TL;DR
- We now measure user-facing latency as send → end of generation, so if dashboards looked slower, that is partly because this measurement window is broader than before.
- We’re actively improving Pickaxe-side latency, especially in message construction and RAG paths.
Intro
Hello!
I wanted to put together this post going through some of the work we’ve been doing to make Pickaxe faster. As many of you know, we’re putting together a big product improvement/launch this week. But at the same time, we’ve seen many folks struggling with slow speeds on their tools.
As a result, over the past few weeks, we’ve started to implement new tracking and fixes to make Pickaxe lightning fast. The changes we’ve made so far are just the very beginning of what we’re planning.
In the interest of transparency, I wanted to share some internal data on latency, and build in public as we improve the numbers. Consider this post as a benchmark against future progress. I expect to follow up in 2 weeks or so and show the results of the many improvements we’ll be making.
Measurement Changes
Some of you may have checked on your Message Insights panel and seen something like this recently:
This is because we have adjusted the generation time metric, to factor in time from when the user clicked send to when the message finished generating. This change makes it look as if these times have gone up, but they haven’t. We’re now just showing the entire time until the last token is printed.
We did this because many folks were unable to tell how long action generations we taking.

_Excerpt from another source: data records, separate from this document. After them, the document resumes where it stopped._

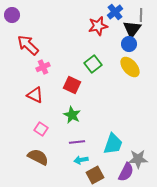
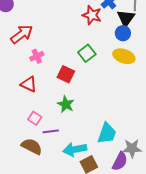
red star: (98, 26) -> (92, 15), turned 30
red arrow: (28, 45) -> (22, 34), turned 100
yellow ellipse: (130, 67) -> (124, 56), turned -30
purple line: (77, 142) -> (51, 131), moved
cyan arrow: (81, 160) -> (75, 149), size x1.6

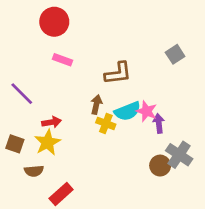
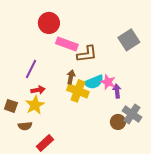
red circle: (54, 22) -> (49, 23), moved
gray square: (175, 54) -> (129, 40), size x1.5
pink rectangle: (62, 60) -> (67, 44), moved, size x1.5
purple line: (22, 94) -> (31, 69), moved, turned 72
yellow cross: (106, 123) -> (78, 91), size x1.5

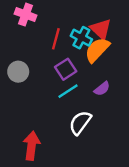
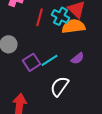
orange semicircle: (97, 50) -> (74, 26), turned 40
purple square: (66, 69) -> (32, 62), moved

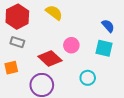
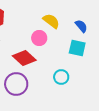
yellow semicircle: (54, 13) -> (51, 21), moved
pink circle: (71, 45) -> (39, 38), moved

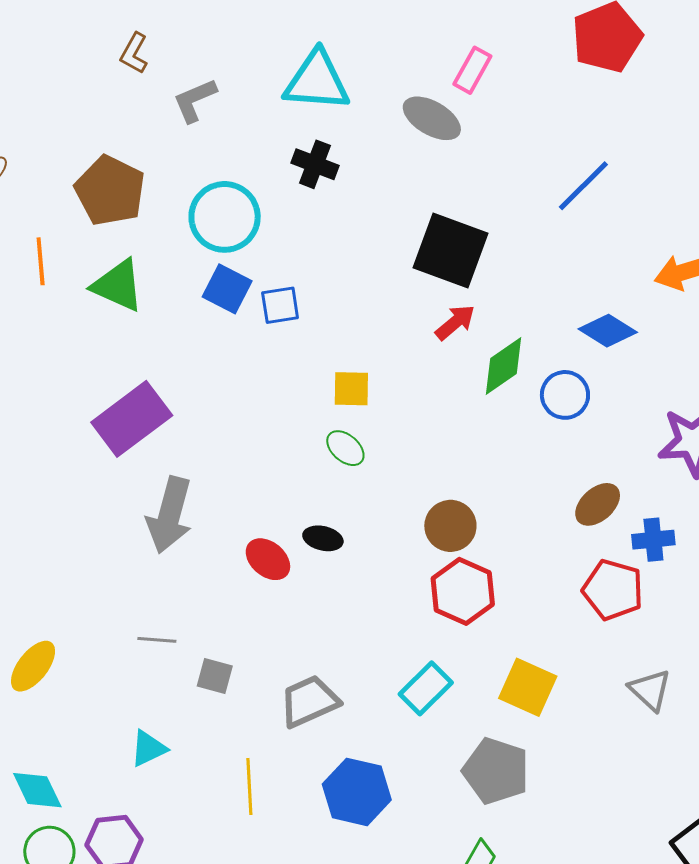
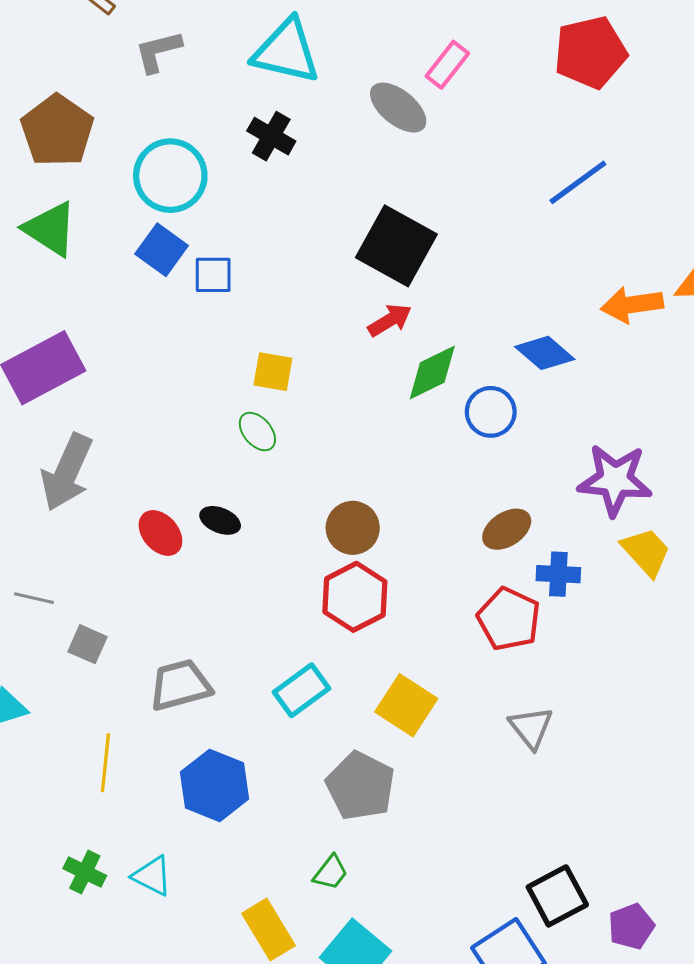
blue line: (583, 186) -> (578, 182), moved

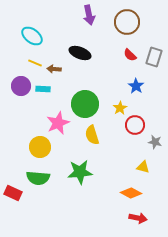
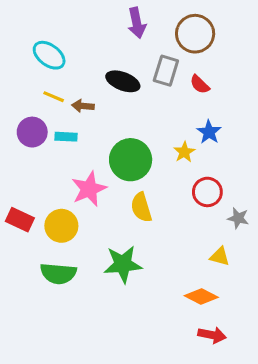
gray rectangle: (154, 57) -> (166, 71), moved
yellow star: (120, 108) -> (184, 152), moved
red rectangle: (13, 193) -> (20, 220), moved

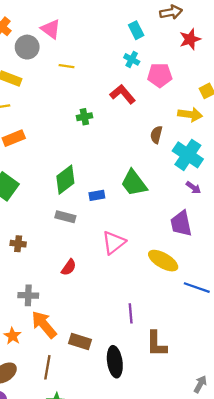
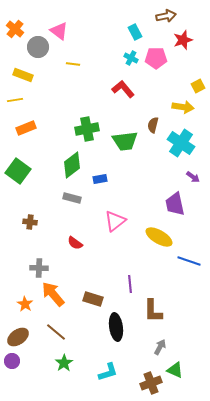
pink pentagon: (160, 75) -> (156, 58), moved
green cross: (84, 117) -> (87, 129), moved, size x1.6
green trapezoid: (134, 183) -> (125, 141), moved, turned -60
purple arrow: (193, 188) -> (193, 177), moved
red semicircle: (69, 267) -> (75, 243), turned 91
brown rectangle: (80, 341) -> (93, 299), moved
brown line: (47, 367) -> (56, 332), turned -60
gray arrow: (200, 384) -> (160, 347), moved

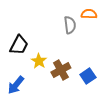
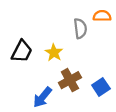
yellow star: (39, 61) -> (54, 53), moved
blue arrow: (16, 85) -> (42, 97), moved

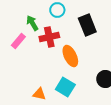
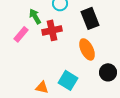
orange ellipse: (70, 56) -> (87, 49), moved

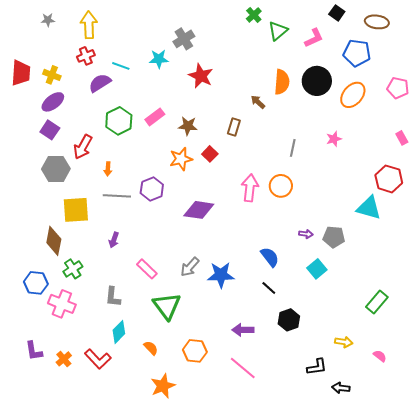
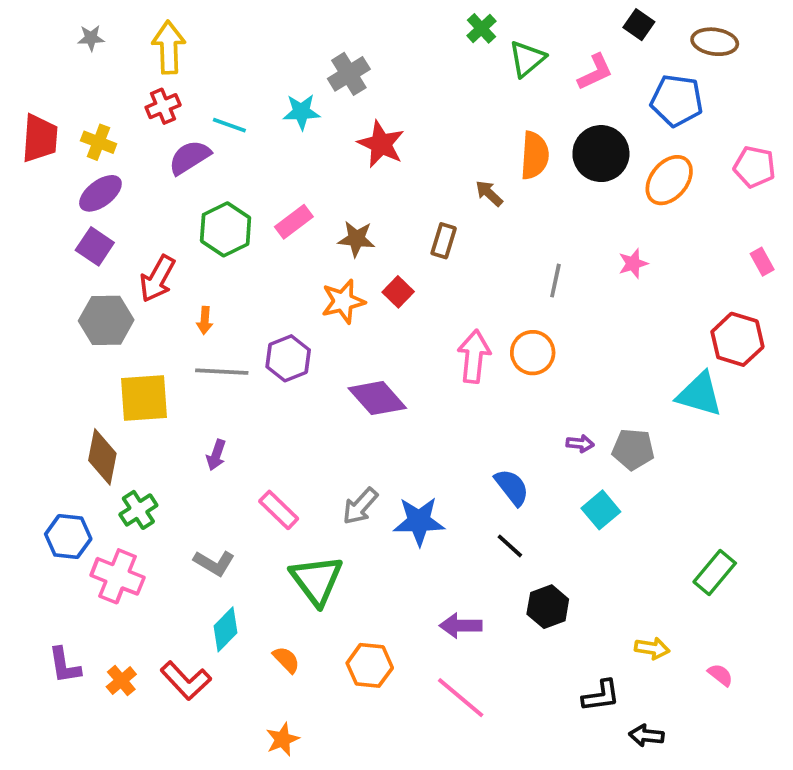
purple diamond: (199, 210) -> (377, 398), turned 40
gray L-shape: (113, 297) -> (214, 563), turned -65
orange star: (163, 386) -> (282, 739), moved, size x0.7

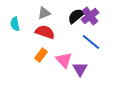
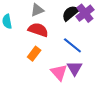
blue line: (91, 42) -> (72, 45), moved
pink triangle: (64, 60) -> (59, 72), moved

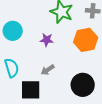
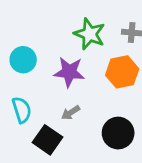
purple star: (47, 40) -> (69, 72), size x1.6
black square: (31, 90) -> (48, 140), turned 35

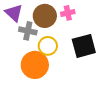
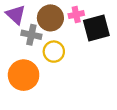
black square: (84, 46) -> (96, 28), moved
orange circle: (35, 65) -> (24, 75), moved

Current Pickaxe Side Latency
Currently, Pickaxe makes up for 75% of the wait time before the user starts seeing a result.
On average, Pickaxe adds a little under 5 seconds of wait time currently. That’s down from 7 seconds last week, before we started making improvements. My goal is to get that number down to 2 seconds by the end of the month.
That lag mostly comes from our RAG system, and we’ll be making some big improvements to that system to make it faster in the near future.
Current Model TTFT Latency
The model providers also slow things down. On average, they contribute to 25% of the current wait, about 2 seconds on average. The issue is not that they’re slow on average, but that the variability is very high. Some model providers respond in an average of 2 seconds, but still sometimes take 10 seconds when they’re being overloaded. You can learn more here about provider latency and TTFT.
This sample chart shows how much higher the latency and the variability is with Gemini 3 Pro over other models.
I hope this was a helpful dive into our work on latency. We’re making it faster every day!